Life history theory and the explore-exploit dilemma illuminate sensitive-period effects in second language learning
Date
2023-06-03
DOI
Authors
Caldwell-Harris, Catherine
Version
Other
OA Version
Citation
C. Caldwell-Harris. 2023. "Life history theory and the explore-exploit dilemma illuminate sensitive-period effects in second language learning."
Abstract
The difficulty of learning languages in adulthood compared to childhood suggests that language is constrained by a maturationally-based sensitive period. But no genetic mechanisms for limiting language learning have been identified despite decades of investigation. The teen years are supposedly post-sensitive period, but are now recognized as a time when the brain is highly plastic and approaching its cognitive peak. Even if genetic mechanisms exist for muting second language acquisition (SLA), one must still explain why a domain-specific reduction in language learning ability would have been evolutionarily adaptive.
Theoretical proposal. A new maturational explanation of age effects in SLA is presented, rooted in life history theory. Life history theory is a framework for understanding how organisms navigate resource allocation trade-offs. In contrast to the juvenile years, it is not adaptive for adults to spend hours a day processing completely novel informational structures. Learning a new language poses prohibitive opportunity costs, since that time is unavailable for pursuing adult roles including consolidating status. Practicing a foreign language positions adults in a role of diminished competence. This is experienced as tedious and unrewarding, unless incentives are in place. Such incentives include the rare situation when adults can not rely on their L1 for communication, and thus must learn the L2 for social rewards and basic survival.
Hypotheses. The resource allocation and opportunity costs account of SLA age effects is used to explain why motivation to acquire a second language declines in the late teen years and adulthood. (Note that a second language is defined as a language acquired after a first language has been mastered, which usually means after age 4 or 5.) A specific prediction is that that the age at which one can best most easily learn a second language while maintaining fluency in the home language is middle childhood and the early teen years. This view differs from the common assumption that a younger language learner is always superior to an older learner.
Method. Interviews were conducted with 80 Russian-English and Spanish-English immigrants, aged 18-56. Respondents discussed their current and childhood usage patterns and rated their language abilities. A third group of learners were 156 immigrants and heritage language learners (different L1s with L2 English). They completed a questionnaire to assess usage patterns; English grammar, morphology and vocabulary were also measured.
Results. Language use, preferences and ability varied systematically with age of arrival. Those who immigrated in early childhood reported growing up in an environment rich in the language of the new country, facilitating dominance in L2, while halting or reversing abilities in L1 (L1 attrition).
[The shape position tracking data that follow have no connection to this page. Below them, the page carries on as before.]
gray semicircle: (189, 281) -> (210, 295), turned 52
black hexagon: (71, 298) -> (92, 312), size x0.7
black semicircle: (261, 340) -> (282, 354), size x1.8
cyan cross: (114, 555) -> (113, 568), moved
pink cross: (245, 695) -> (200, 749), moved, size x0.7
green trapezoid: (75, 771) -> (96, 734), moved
Those who immigrated in the late teen years (after age 14) reported nostalgia for their L1, and sought out environments in their new country which were rich in L1, facilitating L1 maintenance.
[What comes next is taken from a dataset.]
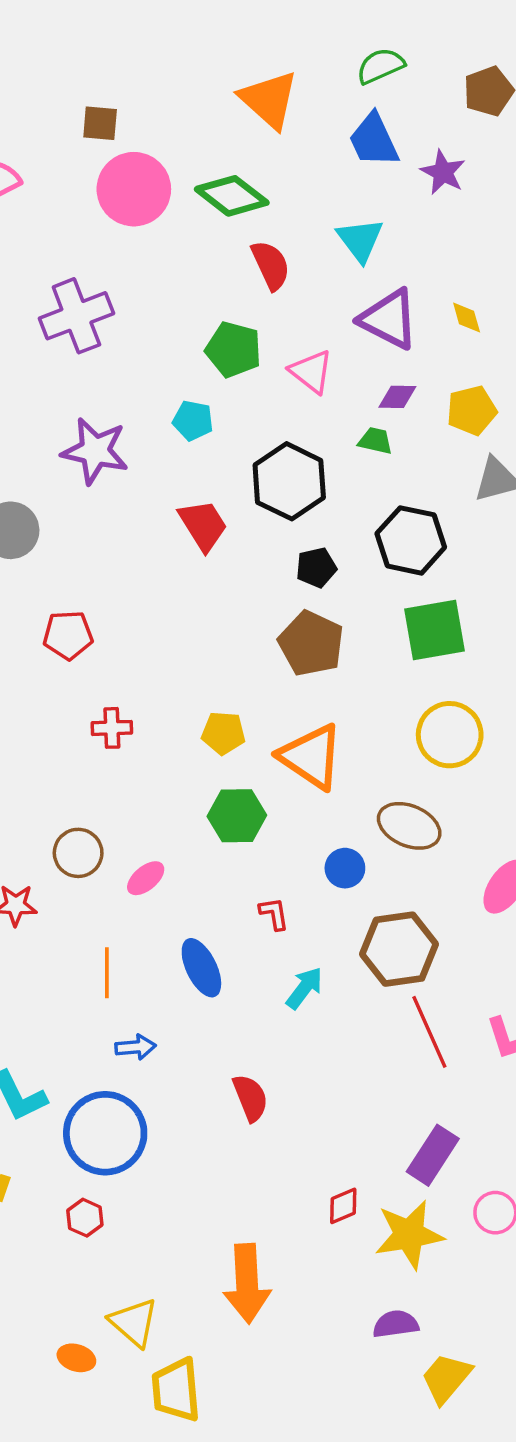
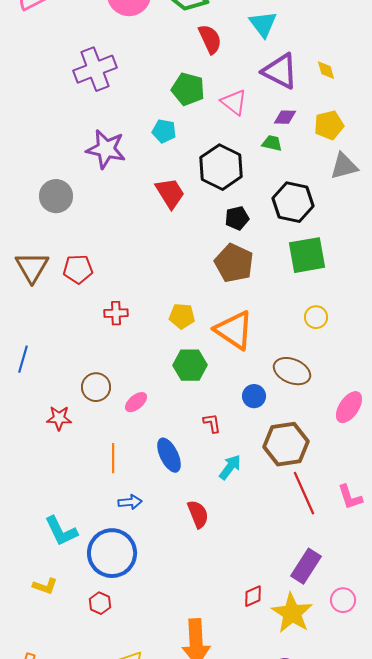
red pentagon: (68, 635) -> (78, 269), moved
yellow circle: (450, 735) -> (316, 317), size x0.6
red semicircle: (250, 1098) -> (198, 514), moved
yellow star: (409, 1235) -> (292, 613), turned -30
Conclusion. Age effects in SLA reflect cognitive systems that prioritize learning from caregivers in infancy and early childhood, from peers in middle childhood, and from the larger culture in the early teen years. By adulthood, learning entirely new information is avoided in favor of consolidating and gaining status from existing knowledge systems. On this view, it is wasteful to set aside two decades spent learning a first language by retraining on a new second language. Indeed, the situation of immigration to a culture with a different language can probably be considered evolutionarily unanticipated, even though multilingualism was almost certainly common in ancestral time, given contemporary hunter-gather societies.
For convenience, the proposed maturationally-constrained learning systems have been described as stage-like, but the actual account specifies quantitative and continuous change with age. In addition, these learning stages are assumed to exhibit considerable flexibility. The teen years were likely a special time where environmental signals could incentivize investment in a new language. This as may have been the cause of good L2 learning for Russian-English interviewees who immigrated in young adulthood. Personal, family and socio-political factors can motivate young adult immigrants to stay in a knowledge acquisition mode longer, thus devoting more energy to learning L2. In rare cases, environmental contingencies can activate the knowledge acquisition system in an older immigrant, thus facilitating SLA in the 30s and beyond.